Review: Salad for Dinner

Paperback: 208 pages

In short: With the new year comes a new focus on eating healthy and eating fresh. De Serio, a chef, food writer, cooking teacher and caterer (Olive Green Catering), provides pictures, recipes and preparation how-tos to create sumptuous salads that are hearty enough for the main meal.

My thoughts: This is not a nutritarian, vegetarian, or vegan cookbook. The salad for dinner philosophy seems to revolve around salads with meat, fish, eggs and/or cheese plus a hearty serving of olive oil for vinaigrette.
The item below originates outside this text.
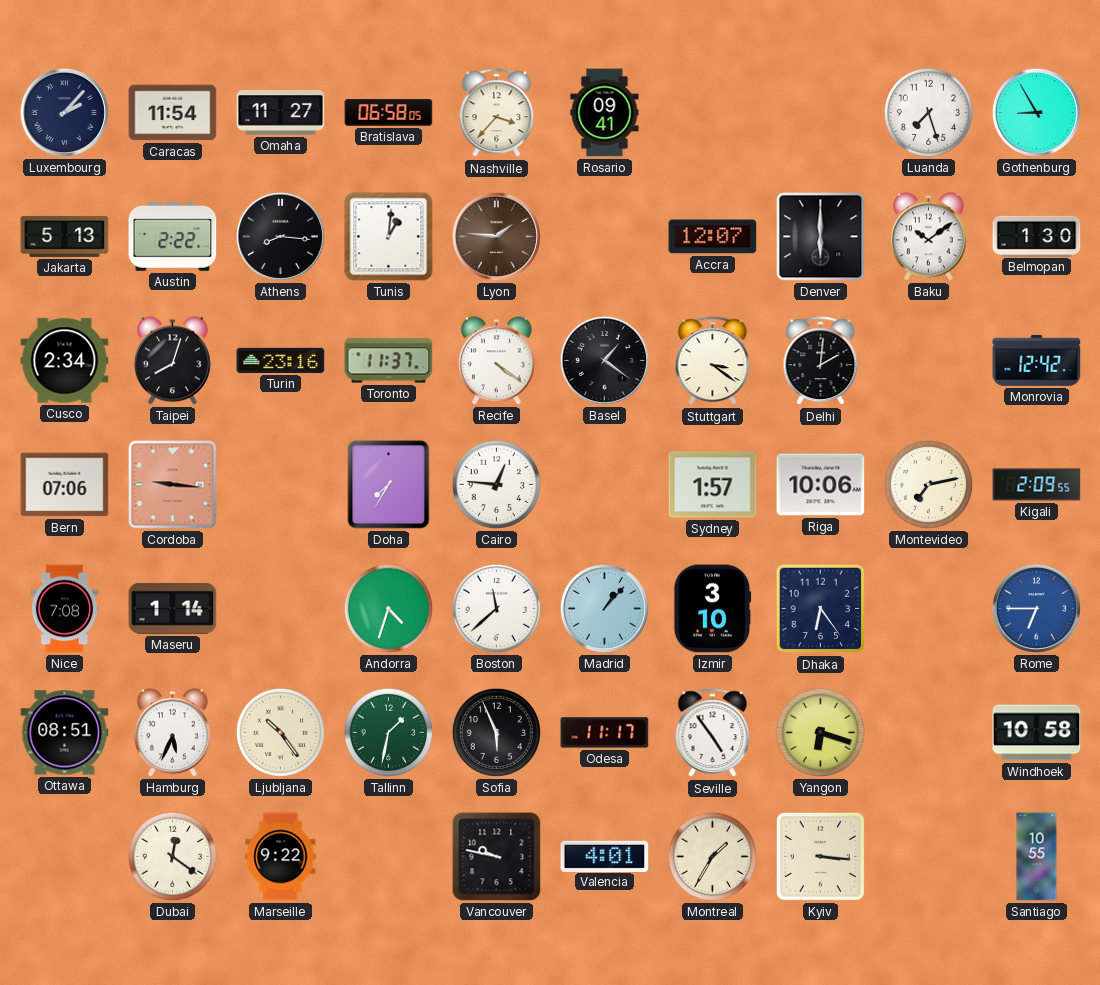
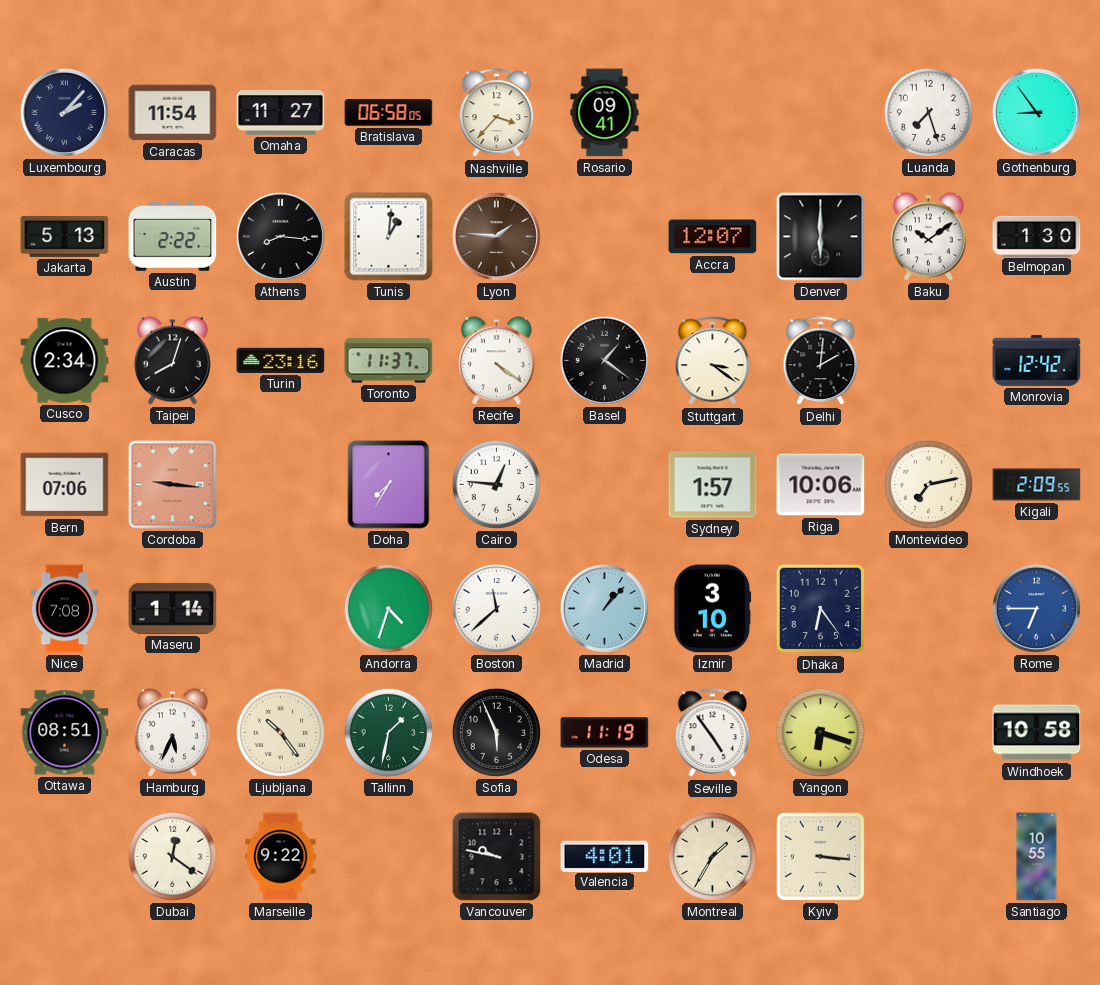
Gothenburg: 8:55 -> 8:54
Odesa: 11:17 -> 11:19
However, this cookbook does not tout itself to be a fat-free, vegan book. 

The power of this book is not necessarily the recipes themselves (it was hard for me to find a recipe that I could use as is), but the "teacher" factor in both the text, the clean, reader-friendly layout  and the corresponding pictures.  De Serio is great at "I Show You How" from preparing and storing greens, to pickling your own beets and choosing the right tools for the job. 

For example, I learned that baking sheets are useful for spreading cooked vegetables, grains, and legumes out to cool quickly so they don't continue to cook too much. The ice bath is not the only way to go. 

I also like the how to cutting techniques that are spelled out for different fruits and vegetables. I now know how to dice versus slice a shallot and how to peel and segment a citrus to keep its shape. I don't know if my knife skills will improve, but at least I have a little more technique now. At about $13.50, this is a great resource for budding home chefs.